Mobileread
Should Chinese Fonts be Embedded in Ebooks?
#1  Tex2002ans 05-26-2020, 09:31 PM
Since I don't read/write Chinese, I was wondering if anyone on MR could help.

I know with many CJK Unicode characters, they can render differently depending on which language they're in (Chinese/Korean/Japanese). (See "Han unification" on Wikipedia.)

The Fonts/Sentences

The documents I'm converting used these 4 fonts in the original DOCs:

Here's an example sentence of each:

Spoiler Warning below






Code
(<i>Shujing</i>, “The Great Declaration I”, <span style='font-family:SimSun'>泰誓上</span>)
[...]
Liu E, also known as Liu Tieyun <span style='font-family:"MS Gothic"'>劉鐵雲</span>, was born in 1857 at Liuhe <span style='font-family:"MS Gothic"'>六合</span> county in what is today Nanjing <span style='font-family:"MS Gothic"'>南京</span>.
[...]
From Liu E’s<span style='font-family:"PMingLiU"'>劉鶚</span> preface to <i>The Travels of Laocan</i> (<i>Laocan youji</i> <span style='font-family:"PMingLiU"'>老殘遊記</span>).
[...]
In his <i>Historical Records</i> (<i>Shiji</i> <span style='font-family:"MS Mincho"'>史記</span>), Sima Qian quotes the philosopher Jia Yi,


(There are ~80 in total.)

I converted all to use lang="zh" + xml:lang="zh":

Code
(<i>Shujing</i>, “The Great Declaration I”, <span class="chinese" lang="zh" xml:lang="zh">泰誓上</span>)
[...]
The Questions

1. Is "zh" the proper lang to use in this case?

(I used Google Translate and it seems like all the characters are in Chinese, but I'm not sure if it's Simplified/Traditional [zh-Hans or zh-Hant].)

2. When working with these characters, would it be best to embed a Chinese/language-specific font? If so, which one?

(Free/Open font preferable.)

3. Is there any better way of handling conversion to ebook?
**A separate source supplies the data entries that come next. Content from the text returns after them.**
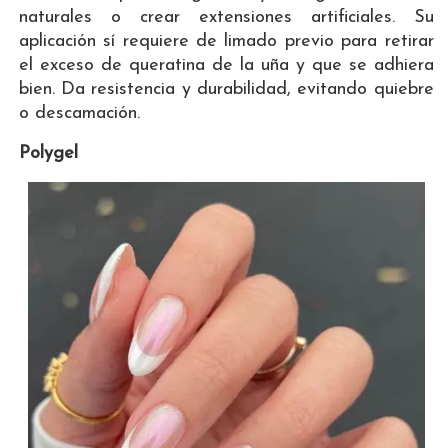
naturales o crear extensiones artificiales. Su
aplicación sí requiere de limado previo para retirar
el exceso de queratina de la uña y que se adhiera
bien. Da resistencia y durabilidad, evitando quiebre
o descamación.
Polygel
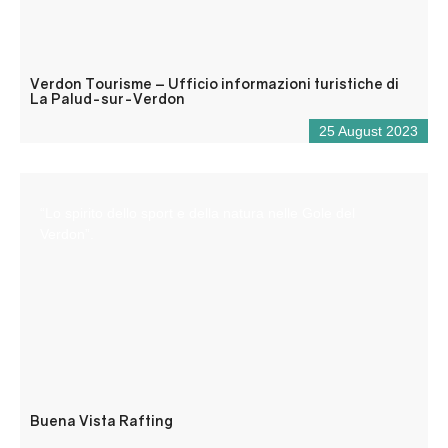
Verdon Tourisme – Ufficio informazioni turistiche di
La Palud-sur-Verdon
25 August 2023
“Lo spirito dello sport e della natura nelle Gole del
Verdon”.
Buena Vista Rafting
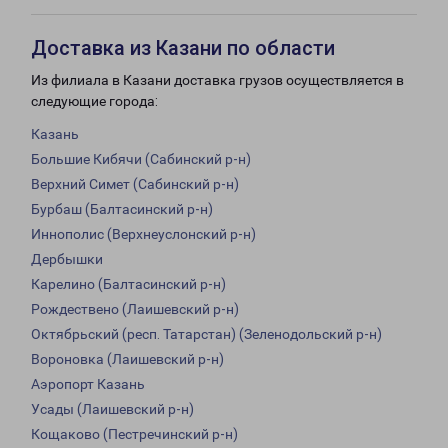
Доставка из Казани по области
Из филиала в Казани доставка грузов осуществляется в
следующие города:
Казань
Большие Кибячи (Сабинский р-н)
Верхний Симет (Сабинский р-н)
Бурбаш (Балтасинский р-н)
Иннополис (Верхнеуслонский р-н)
Дербышки
Карелино (Балтасинский р-н)
Рождествено (Лаишевский р-н)
Октябрьский (респ. Татарстан) (Зеленодольский р-н)
Вороновка (Лаишевский р-н)
Аэропорт Казань
Усады (Лаишевский р-н)
Кощаково (Пестречинский р-н)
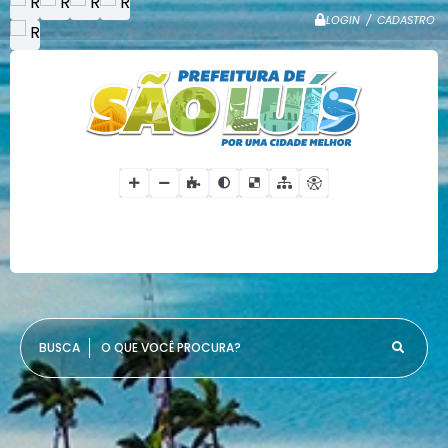
LOGIN / CADASTRO
O QUE VOCÊ PROCURA?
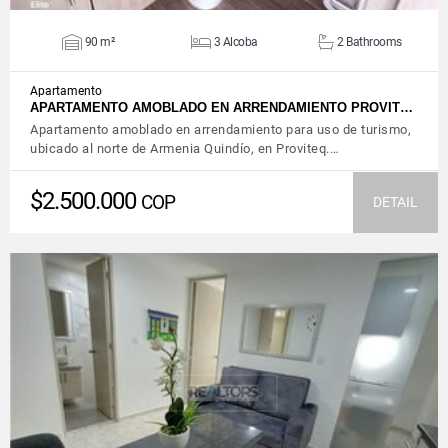
90 m²
3 Alcoba
2 Bathrooms
Apartamento
APARTAMENTO AMOBLADO EN ARRENDAMIENTO PROVIT…
Apartamento amoblado en arrendamiento para uso de turismo,
ubicado al norte de Armenia Quindío, en Proviteq.…
$2.500.000
COP
DETAIL
VIEW DETAILS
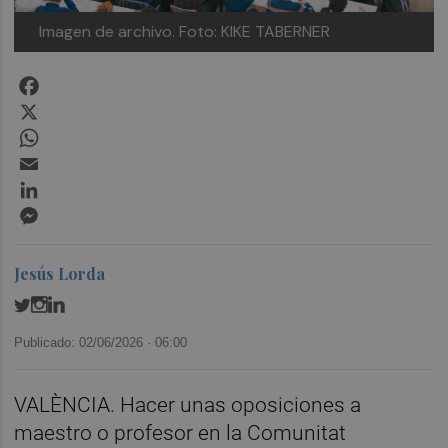
Imagen de archivo.
Foto: KIKE TABERNER
Facebook
X
WhatsApp
Email
LinkedIn
Messenger
Jesús Lorda
Publicado: 02/06/2026 ·
06:00
VALÈNCIA. Hacer unas oposiciones a
maestro o profesor en la Comunitat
Or should I just trust the source document had them typed in correctly and that ereaders will render okay?

I visually inspected some, and they seem to render similar to the source documents, but I'm not sure how they'll appear on actual ereaders.

The examples all look the same except for some small differences in #1 (SimSun + whatever font Sigil is rendering these in):

SimSun

show attachment » show attachment »

MS Gothic

show attachment » show attachment »

PMingLiU

show attachment » show attachment »

MS Mincho

show attachment » show attachment »

Side Note: For some more CJK unicode goodness, also see:

https://meta.stackexchange.com/questions/251743/whitelist-the-span-tag-with-the-lang-attribute-in-order-to-support-han-chara
https://modelviewculture.com/pieces/i-can-text-you-a-pile-of-poo-but-i-cant-write-my-name

Seems like even many sites don't handle certain cases properly... so I can't imagine the ebook side of things. :P
Reply 

#2  jhowell 05-26-2020, 10:38 PM
Are these books being produced for sale?

Do you have specific ecosystems in mind for these books?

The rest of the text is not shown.